Both sides said they were going to invite the opponents to their congresses, but that the invitations might not be accepted. Mr. Chornovil said the opposition group consists of three types of people: those who have never shared the party ideology, but just happened to get into the party list and top management structure; those who pursue their business interests regardless of the party interests; and those who are upset with him for not getting a top position in the party.

Many party members believed Mr. Kostenko, who was elected the new leader of Rukh's parliamentary faction, had the best chances among Rukh members to be nominated as a presidential candidate. However, his candidacy was dropped in favor of Hennadii Udovenko, a non-Rukh member who was president of the General Assembly of the United Nations and is a former foreign affairs minister of Ukraine.

Mr. Kostenko said, however, that the opposition group is ready to continue campaigning for Mr. Udovenko, and even invited him to discuss strategy on February 20. Mr. Udovenko chose not to attend.

Mr. Chornovil accused his opposition of accepting money from the president's allies and possibly Yevhen Marchuk, also a potential presidential candidate, to get rid of him. Mr. Chornovil also claims that one of Rukh's members, Oleh Ischenko, said he is ready to take $1 million of his own money to remove Mr. Chornovil as head of the party. Mr. Ischenko ran for Parliament as head of the management of OLBank and once headed a Ukrainian-Russian oil corporation.

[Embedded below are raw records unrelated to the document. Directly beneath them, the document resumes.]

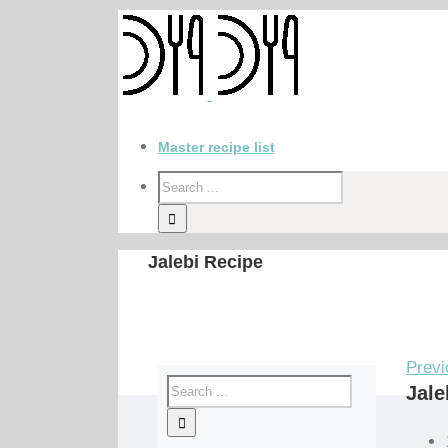
Master recipe list
Jalebi Recipe
Previ
Jale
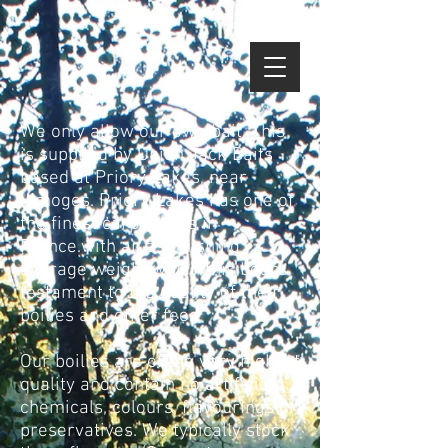
google-site-verification=NF-
epbJFtbltsE6AE0N1UDwHtqoy1gq4xBLCFKTpubg
We only allow our own bait. This
is supplied by Union Jack Baits
based at Priory Lakes, near
Limoges. Priory Lakes has one of
the finest carp stocks in
France.with an astonishing
average weight which this bears
testament to the quality of their
boilies and other feed.
Our boilies are of the very highest
quality and contain no artificial
chemicals, colours, flavourings or
preservatives. We typically stock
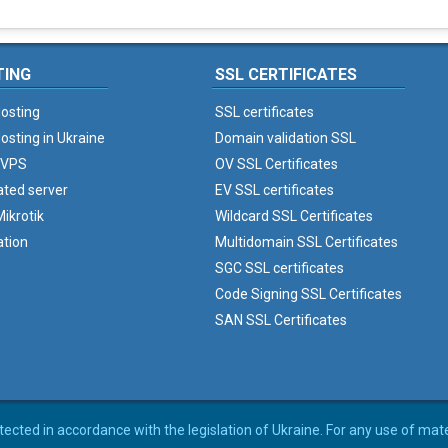
TING
SSL CERTIFICATES
osting
SSL certificates
osting in Ukraine
Domain validation SSL
 VPS
OV SSL Certificates
ated server
EV SSL certificates
ikrotik
Wildcard SSL Certificates
ation
Multidomain SSL Certificates
SGC SSL certificates
Code Signing SSL Certificates
SAN SSL Certificates
rotected in accordance with the legislation of Ukraine. For any use of mat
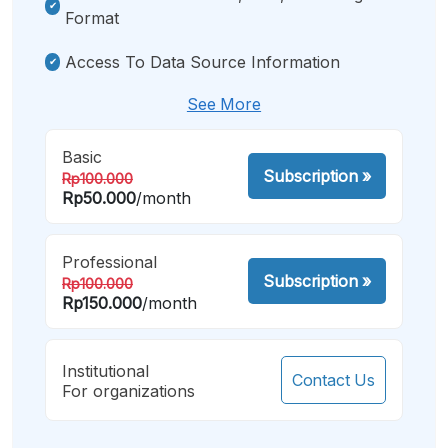
Format
Access To Data Source Information
See More
Basic
Subscription
»
Rp100.000
Rp50.000
/month
Professional
Subscription
»
Rp100.000
Rp150.000
/month
Institutional
Contact Us
For organizations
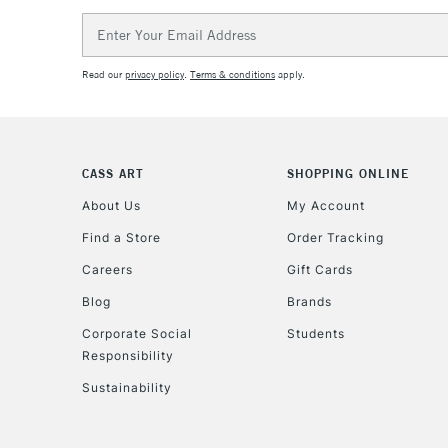
Email
Address
Read our
privacy policy
.
Terms & conditions
apply.
CASS ART
SHOPPING ONLINE
About Us
My Account
Find a Store
Order Tracking
Careers
Gift Cards
Blog
Brands
Corporate Social
Students
Responsibility
Sustainability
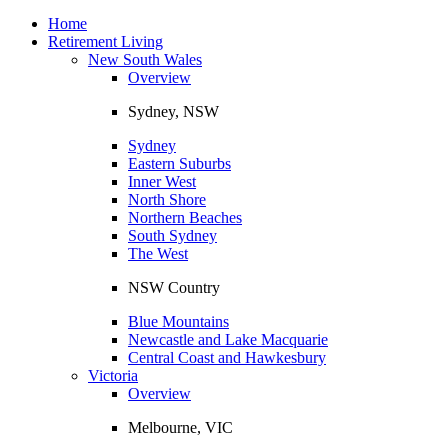
Toggle
navigation
Home
Retirement Living
New South Wales
Overview
Sydney, NSW
Sydney
Eastern Suburbs
Inner West
North Shore
Northern Beaches
South Sydney
The West
NSW Country
Blue Mountains
Newcastle and Lake Macquarie
Central Coast and Hawkesbury
Victoria
Overview
Melbourne, VIC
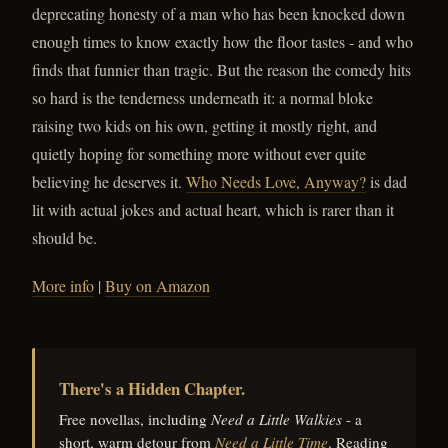
deprecating honesty of a man who has been knocked down
enough times to know exactly how the floor tastes - and who
finds that funnier than tragic. But the reason the comedy hits
so hard is the tenderness underneath it: a normal bloke
raising two kids on his own, getting it mostly right, and
quietly hoping for something more without ever quite
believing he deserves it.
Who Needs Love, Anyway?
is dad
lit with actual jokes and actual heart, which is rarer than it
should be.
More info
|
Buy on Amazon
There's a Hidden Chapter.
Free novellas, including
Need a Little Walkies
- a
short, warm detour from
Need a Little Time
. Reading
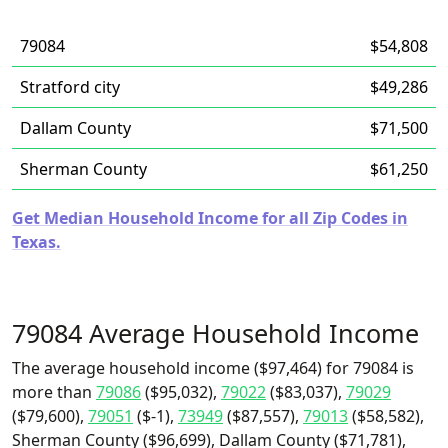
79084
$54,808
Stratford city
$49,286
Dallam County
$71,500
Sherman County
$61,250
Get Median Household Income for all Zip Codes in
Texas.
79084 Average Household Income
The average household income ($97,464) for 79084 is
more than
79086
($95,032),
79022
($83,037),
79029
($79,600),
79051
($-1),
73949
($87,557),
79013
($58,582),
Sherman County ($96,699), Dallam County ($71,781),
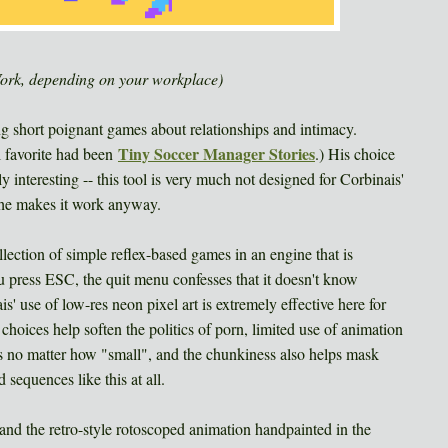
Work, depending on your workplace)
ng short poignant games about relationships and intimacy.
Tiny Soccer Manager Stories
l favorite had been
.) His choice
 interesting -- this tool is very much not designed for Corbinais'
t he makes it work anyway.
ollection of simple reflex-based games in an engine that is
ou press ESC, the quit menu confesses that it doesn't know
' use of low-res neon pixel art is extremely effective here for
r choices help soften the politics of porn, limited use of animation
cts no matter how "small", and the chunkiness also helps mask
sequences like this at all.
nd the retro-style rotoscoped animation handpainted in the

Mr. Chornovil also claims that a lot of money to support his ouster came from the Cabinet of Ministers. "One of the vice prime ministers said that once Mr. Chornovil is not in the faction, he [the vice prime minister] will run on the Rukh Party list in the next election," said Mr. Chornovil. He added that this person recently paid $40,000 every month to top Rukh opposition members.

Analysts say that these sorts of insults and emotional accusations are a sure sign that the party will split. "When people start using insulting arguments, there are few chances that the split can be avoided," said Mykola Tomenko, director of the Institute of Politics.